Based upon DOMA’s definitions of marriage and spouse, the IRS has ruled that a same-sex domestic partner is not a spouse of an employee for purposes of the IRC. E.g., PLR 9850011 (1998). That ruling concerned the proper Federal income tax treatment of providing health benefits to same-sex domestic partners of employees who qualified for such benefits under certain health plans.2

Pursuant to D.C. Official Code § 47-1805.01(e), a couple may not file a District joint or combined-separate income tax return unless the couple filed a joint Federal income tax return and that couple was eligible to file such a return. IRC § 6013, which is contained in an Act of Congress, provides that only a husband and wife can file a joint Federal income tax return. That section variously refers to a husband and wife as a “spouse” or a “surviving spouse.” IRC §6013(d)(2) further indicates that in order for a couple to retain their status as husband and wife for joint return purposes, they must be legally married.

Because DOMA provides that in any Act of Congress referring to a marriage, including a Federal tax statute, that the husband is a man, the wife is a woman, and a spouse is a person of the opposite sex who is a husband or wife, only a married, heterosexual couple may file a joint Federal income tax return. A married same-sex couple may therefore not file a joint Federal income tax return.

District income tax law provides for automatic Federal conformity. Thus, under automatic Federal conformity, whenever Congress amends a provision of the IRC that is cited in a District income tax law, the District law is automatically amended to incorporate the revised provision of the IRC unless the Council legislates a rejection of that revision. D.C. Official Code §§ 47-1801.04(28A), 1816.03(a).

Accordingly, it is concluded that because a married, same-sex couple may not file jointly for Federal tax purposes, the couple cannot file a joint or combined-separate income tax return under the District’s income tax laws. OTR believes this conclusion will not change even if the District recognizes the validity of an out-of-state marriage involving a same-sex couple. The eligibility to file such returns depends on meeting Federal requirements for filing a joint return, not whether the District recognizes the couple as legally married. In addition, if a heterosexual couple fails to file a joint return for federal income tax purposes, it cannot file jointly or combined-separately for District income tax purposes.

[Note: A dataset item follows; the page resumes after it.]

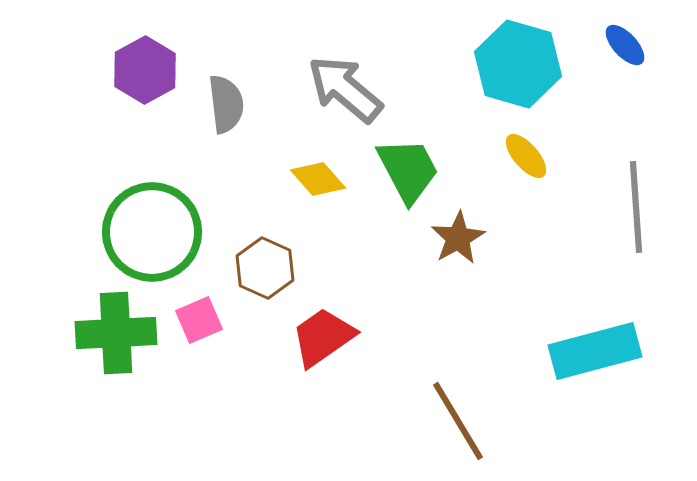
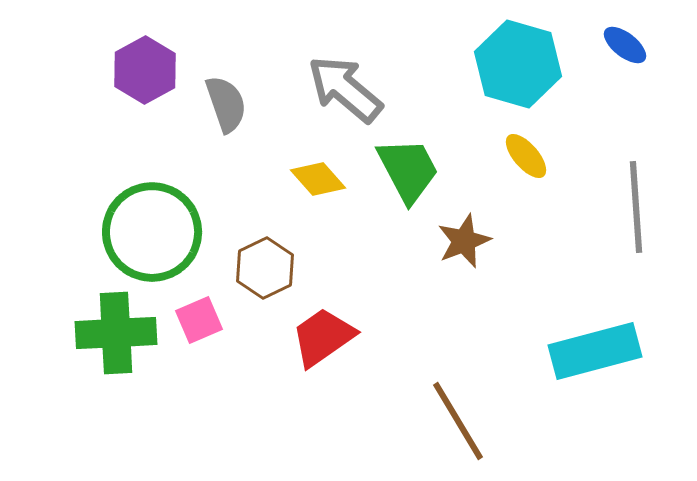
blue ellipse: rotated 9 degrees counterclockwise
gray semicircle: rotated 12 degrees counterclockwise
brown star: moved 6 px right, 3 px down; rotated 8 degrees clockwise
brown hexagon: rotated 10 degrees clockwise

1. This ruling addresses DOMA’s definitions of “marriage” and “spouse” and its meaning of “husband and wife” as applied to the IRC and does not provide advice on any of DOMA’s other applications.

2. Although the IRS position is that a private letter ruling can only be relied on by the taxpayer to whom the ruling was issued, the ruling nonetheless suggests that the IRS will interpret any Federal income tax statute that refers to “marriage,” “spouse,” or “husband and wife” pursuant to DOMA.